Leibspeisen: Ein kaum entschlüsselbares Rätsel
In der Tat empfinden viele Menschen aus Asien jede Art von Käse als ekelig und setzen ihn mit Kuhexkrementen gleich. Uns dagegen dreht sich bei mancher asiatischen Leibspeise der Magen um. Nattō beispielsweise ist ein schleimiges, nach Ammoniak und verbrannten Gummireifen riechendes Sojabohnengericht, das für viele Japaner zu den liebsten Frühstücksspeisen zählt. „Ich kenne keinen Westler, der sich beim ersten Versuch überwinden kann, Nattō in den Mund zu nehmen“, so Rachel Herz, Psychologieprofessorin an der Brown-Universität, Providence, Rhode Island und Expertin für Ekelgefühle.
Was der eine als köstlich empfindet, betrachtet ein anderer als nicht verzehrbar. Dies gilt nicht nur für Menschen aus verschiedenen Ländern. Auch Leute, die denselben kulturellen Hintergrund teilen, können sehr unterschiedliche Leibspeisen haben. Ob etwas eklig ist oder nicht, betont Herz, liegt größtenteils im Auge des Betrachters.

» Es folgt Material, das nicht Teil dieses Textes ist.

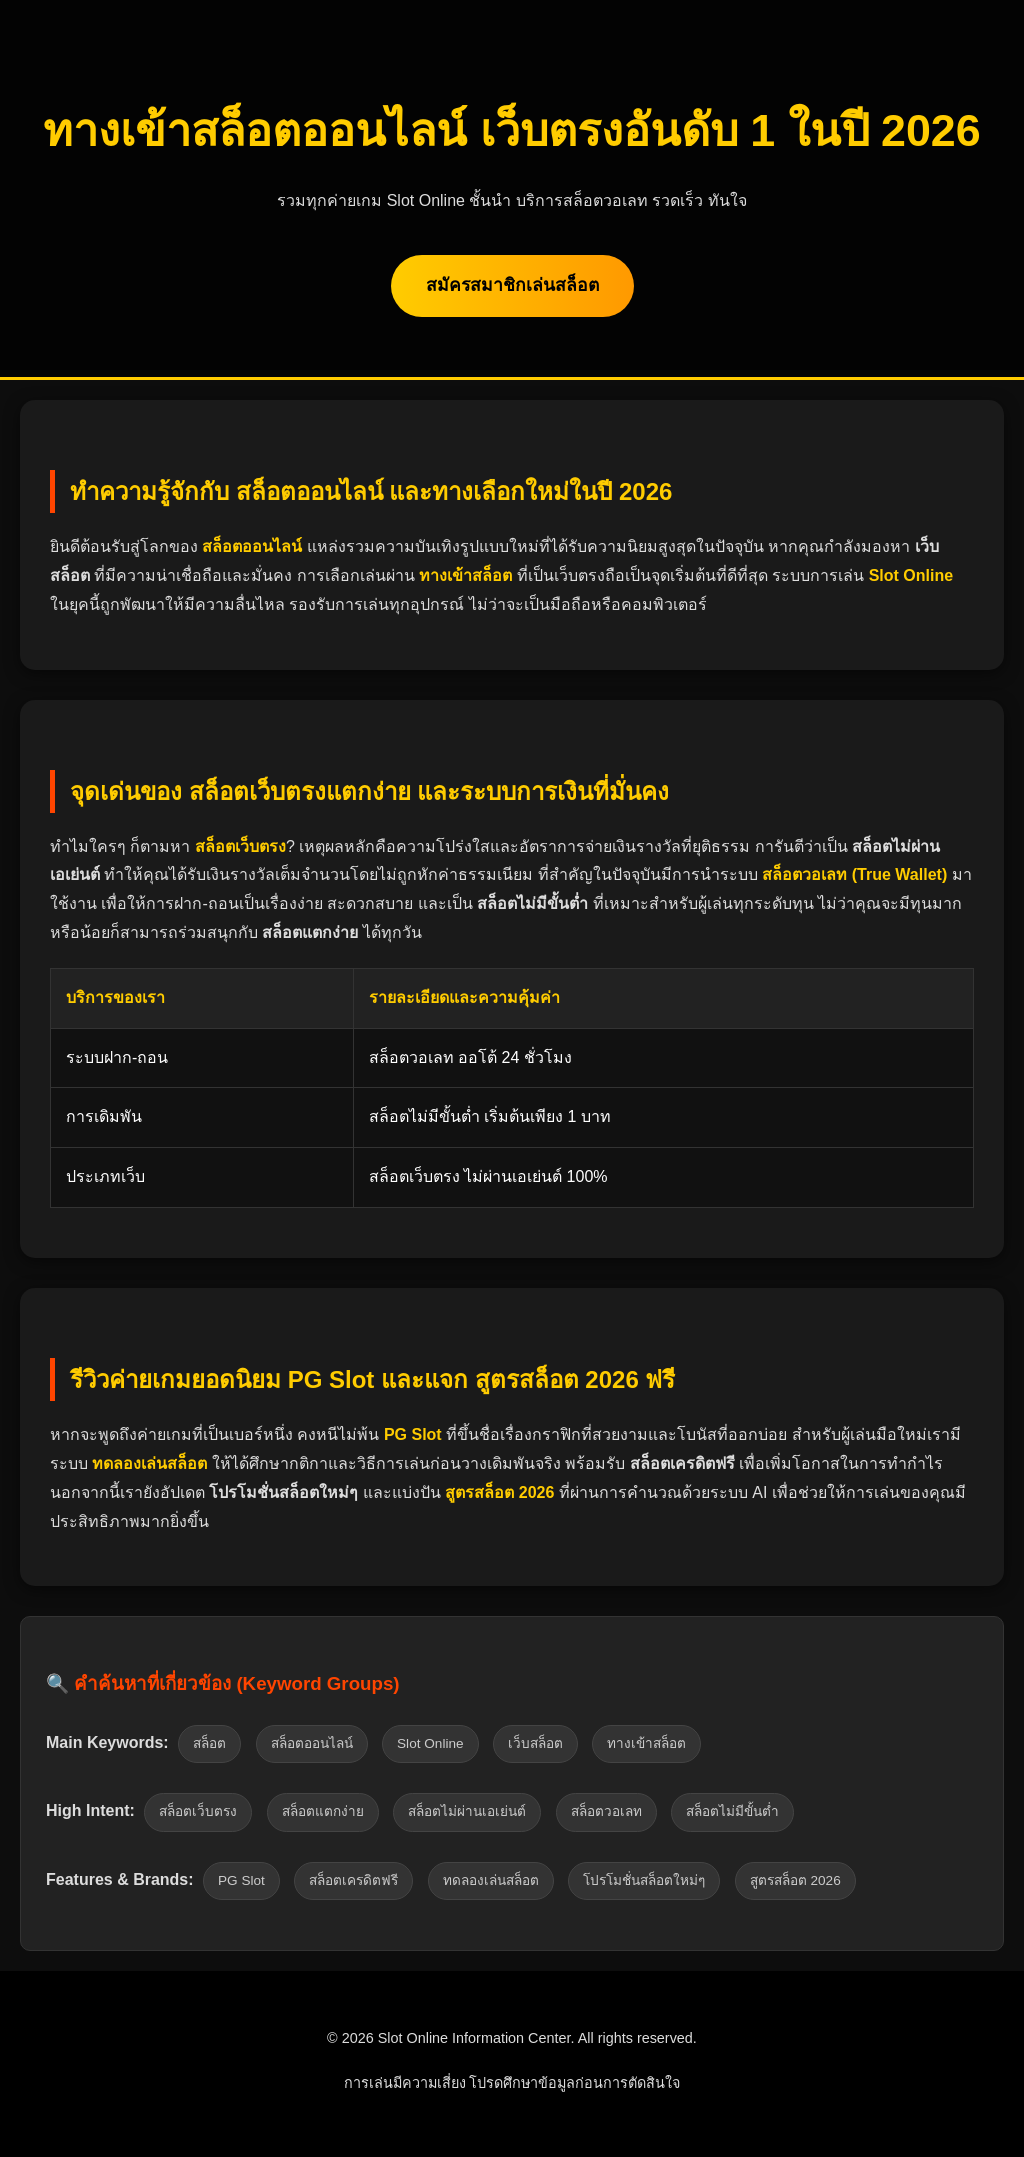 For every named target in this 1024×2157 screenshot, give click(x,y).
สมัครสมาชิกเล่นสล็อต (512, 285)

Für Wissenschaftler stellt die Bandbreite an geschmacklichen Vorlieben ein Rätsel dar, das sich nicht so leicht entschlüsseln lässt. „Einen Großteil der Variationen in Nahrungspräferenzen kann bislang noch niemand erklären“, betont Paul Bloom, Psychologieprofessor von der Yale-Universität, in seinem jüngsten Buch über die Funktionsweise von Genuss.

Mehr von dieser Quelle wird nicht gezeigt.